_DIRECTIONS_:
Please state in a single number how many lines of the entries below include the word "inteligencia".

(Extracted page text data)
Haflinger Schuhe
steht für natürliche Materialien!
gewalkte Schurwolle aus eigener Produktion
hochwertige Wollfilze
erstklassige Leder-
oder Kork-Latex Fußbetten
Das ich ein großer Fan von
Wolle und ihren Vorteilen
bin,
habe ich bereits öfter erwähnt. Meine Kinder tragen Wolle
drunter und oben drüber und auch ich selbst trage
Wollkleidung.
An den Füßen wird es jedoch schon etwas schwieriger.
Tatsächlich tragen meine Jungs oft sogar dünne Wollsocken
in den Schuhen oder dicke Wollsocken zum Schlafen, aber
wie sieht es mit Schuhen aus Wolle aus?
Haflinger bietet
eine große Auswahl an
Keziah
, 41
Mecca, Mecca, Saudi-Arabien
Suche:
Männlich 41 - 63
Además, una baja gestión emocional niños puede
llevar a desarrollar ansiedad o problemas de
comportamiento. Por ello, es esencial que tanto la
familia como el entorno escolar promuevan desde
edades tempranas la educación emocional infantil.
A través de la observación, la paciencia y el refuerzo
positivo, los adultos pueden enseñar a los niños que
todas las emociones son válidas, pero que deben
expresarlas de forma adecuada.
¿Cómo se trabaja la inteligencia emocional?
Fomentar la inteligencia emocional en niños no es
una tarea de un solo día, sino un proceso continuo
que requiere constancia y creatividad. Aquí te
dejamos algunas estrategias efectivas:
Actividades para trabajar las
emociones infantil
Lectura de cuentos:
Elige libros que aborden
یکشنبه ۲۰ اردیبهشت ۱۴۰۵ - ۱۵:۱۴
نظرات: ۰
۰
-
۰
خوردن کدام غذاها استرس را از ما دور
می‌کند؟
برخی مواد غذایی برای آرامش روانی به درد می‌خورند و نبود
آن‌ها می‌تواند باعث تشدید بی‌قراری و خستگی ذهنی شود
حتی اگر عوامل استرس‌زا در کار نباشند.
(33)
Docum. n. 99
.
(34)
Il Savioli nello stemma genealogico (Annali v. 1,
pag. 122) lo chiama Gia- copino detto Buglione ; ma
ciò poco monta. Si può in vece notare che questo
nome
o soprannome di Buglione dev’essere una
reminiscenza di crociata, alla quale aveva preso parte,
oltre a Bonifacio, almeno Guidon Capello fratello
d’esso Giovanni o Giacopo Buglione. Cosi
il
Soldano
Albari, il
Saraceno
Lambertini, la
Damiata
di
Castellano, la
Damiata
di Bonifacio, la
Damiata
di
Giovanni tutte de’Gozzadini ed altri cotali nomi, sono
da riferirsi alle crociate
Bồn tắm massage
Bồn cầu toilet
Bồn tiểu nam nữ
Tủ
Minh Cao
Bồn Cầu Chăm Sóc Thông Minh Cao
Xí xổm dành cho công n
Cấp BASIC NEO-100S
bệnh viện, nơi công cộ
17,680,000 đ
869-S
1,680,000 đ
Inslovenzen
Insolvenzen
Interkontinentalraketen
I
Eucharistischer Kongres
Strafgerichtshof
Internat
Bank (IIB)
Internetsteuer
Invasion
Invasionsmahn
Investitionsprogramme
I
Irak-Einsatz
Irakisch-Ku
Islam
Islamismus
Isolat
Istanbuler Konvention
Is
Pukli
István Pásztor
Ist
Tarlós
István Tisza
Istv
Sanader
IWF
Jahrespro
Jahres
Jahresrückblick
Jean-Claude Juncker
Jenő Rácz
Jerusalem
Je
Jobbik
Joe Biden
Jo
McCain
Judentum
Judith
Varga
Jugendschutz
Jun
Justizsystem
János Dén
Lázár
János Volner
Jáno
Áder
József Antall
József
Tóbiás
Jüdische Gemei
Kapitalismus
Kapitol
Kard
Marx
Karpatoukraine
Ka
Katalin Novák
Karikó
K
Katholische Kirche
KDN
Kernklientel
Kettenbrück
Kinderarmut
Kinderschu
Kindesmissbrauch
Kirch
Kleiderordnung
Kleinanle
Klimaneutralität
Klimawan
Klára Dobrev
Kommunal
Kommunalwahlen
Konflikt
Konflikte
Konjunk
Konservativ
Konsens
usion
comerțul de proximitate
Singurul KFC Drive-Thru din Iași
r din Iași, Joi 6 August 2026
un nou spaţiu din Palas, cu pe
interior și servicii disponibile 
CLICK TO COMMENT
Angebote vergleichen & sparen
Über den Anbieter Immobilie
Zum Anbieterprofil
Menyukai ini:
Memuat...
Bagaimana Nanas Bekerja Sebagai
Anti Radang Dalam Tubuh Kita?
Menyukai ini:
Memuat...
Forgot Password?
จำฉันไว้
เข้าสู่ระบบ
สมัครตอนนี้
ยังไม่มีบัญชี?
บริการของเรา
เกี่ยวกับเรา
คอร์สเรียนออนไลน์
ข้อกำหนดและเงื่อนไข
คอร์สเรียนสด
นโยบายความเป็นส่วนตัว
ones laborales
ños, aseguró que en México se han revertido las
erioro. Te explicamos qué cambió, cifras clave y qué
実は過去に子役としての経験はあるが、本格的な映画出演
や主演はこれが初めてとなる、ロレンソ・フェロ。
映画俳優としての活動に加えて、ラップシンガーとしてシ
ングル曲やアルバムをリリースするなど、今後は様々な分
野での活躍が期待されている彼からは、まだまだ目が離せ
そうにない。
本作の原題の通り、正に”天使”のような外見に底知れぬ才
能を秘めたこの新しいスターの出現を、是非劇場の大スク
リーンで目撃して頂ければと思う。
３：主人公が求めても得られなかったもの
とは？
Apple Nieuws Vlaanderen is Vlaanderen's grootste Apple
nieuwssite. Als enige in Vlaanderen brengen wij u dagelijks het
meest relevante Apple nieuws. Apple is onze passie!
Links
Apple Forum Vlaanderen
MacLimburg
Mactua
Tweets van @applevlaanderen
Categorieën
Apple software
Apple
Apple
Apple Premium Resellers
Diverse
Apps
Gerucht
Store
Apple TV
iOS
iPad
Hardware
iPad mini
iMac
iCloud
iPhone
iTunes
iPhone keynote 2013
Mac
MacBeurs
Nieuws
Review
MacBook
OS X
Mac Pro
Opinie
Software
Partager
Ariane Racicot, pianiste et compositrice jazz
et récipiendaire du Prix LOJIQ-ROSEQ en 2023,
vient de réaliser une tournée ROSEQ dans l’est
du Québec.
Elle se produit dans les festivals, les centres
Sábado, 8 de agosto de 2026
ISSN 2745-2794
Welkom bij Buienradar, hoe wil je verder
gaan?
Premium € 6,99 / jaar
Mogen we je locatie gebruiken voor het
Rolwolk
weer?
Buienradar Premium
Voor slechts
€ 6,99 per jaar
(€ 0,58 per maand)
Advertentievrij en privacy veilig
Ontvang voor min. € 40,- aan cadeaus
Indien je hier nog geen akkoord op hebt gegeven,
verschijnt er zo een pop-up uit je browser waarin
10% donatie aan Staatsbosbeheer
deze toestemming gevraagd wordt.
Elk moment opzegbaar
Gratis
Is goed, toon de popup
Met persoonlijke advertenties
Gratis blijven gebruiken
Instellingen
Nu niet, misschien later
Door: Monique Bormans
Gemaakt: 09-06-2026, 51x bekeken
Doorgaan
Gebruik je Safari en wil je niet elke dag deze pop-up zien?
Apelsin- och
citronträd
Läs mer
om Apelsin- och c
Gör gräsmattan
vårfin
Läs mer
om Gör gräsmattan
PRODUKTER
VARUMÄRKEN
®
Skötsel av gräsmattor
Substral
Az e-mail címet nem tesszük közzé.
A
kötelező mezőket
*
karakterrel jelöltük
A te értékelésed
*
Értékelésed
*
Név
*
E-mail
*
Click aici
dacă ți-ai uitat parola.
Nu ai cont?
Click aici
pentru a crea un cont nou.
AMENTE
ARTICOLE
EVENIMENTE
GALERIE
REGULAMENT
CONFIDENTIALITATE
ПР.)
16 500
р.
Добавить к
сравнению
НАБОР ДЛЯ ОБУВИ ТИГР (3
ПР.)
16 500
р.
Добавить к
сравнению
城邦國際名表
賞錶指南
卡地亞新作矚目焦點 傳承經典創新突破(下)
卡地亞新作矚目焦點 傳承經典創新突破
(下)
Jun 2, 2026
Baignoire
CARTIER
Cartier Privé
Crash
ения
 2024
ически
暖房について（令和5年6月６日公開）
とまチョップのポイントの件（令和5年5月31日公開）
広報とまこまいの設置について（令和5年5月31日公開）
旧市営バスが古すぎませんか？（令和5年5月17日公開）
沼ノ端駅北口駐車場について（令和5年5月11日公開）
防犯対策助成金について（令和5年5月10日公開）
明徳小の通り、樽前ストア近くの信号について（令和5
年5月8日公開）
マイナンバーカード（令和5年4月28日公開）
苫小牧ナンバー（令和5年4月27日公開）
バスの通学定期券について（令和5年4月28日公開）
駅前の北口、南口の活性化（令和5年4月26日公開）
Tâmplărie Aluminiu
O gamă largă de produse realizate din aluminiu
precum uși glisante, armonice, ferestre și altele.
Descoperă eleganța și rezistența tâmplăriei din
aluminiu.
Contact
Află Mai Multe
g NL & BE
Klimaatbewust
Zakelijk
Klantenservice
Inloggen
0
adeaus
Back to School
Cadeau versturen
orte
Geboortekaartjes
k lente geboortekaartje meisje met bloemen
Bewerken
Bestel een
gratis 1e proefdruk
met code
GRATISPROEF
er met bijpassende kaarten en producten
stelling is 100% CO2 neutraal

_PROBLEM SOLUTION_:
2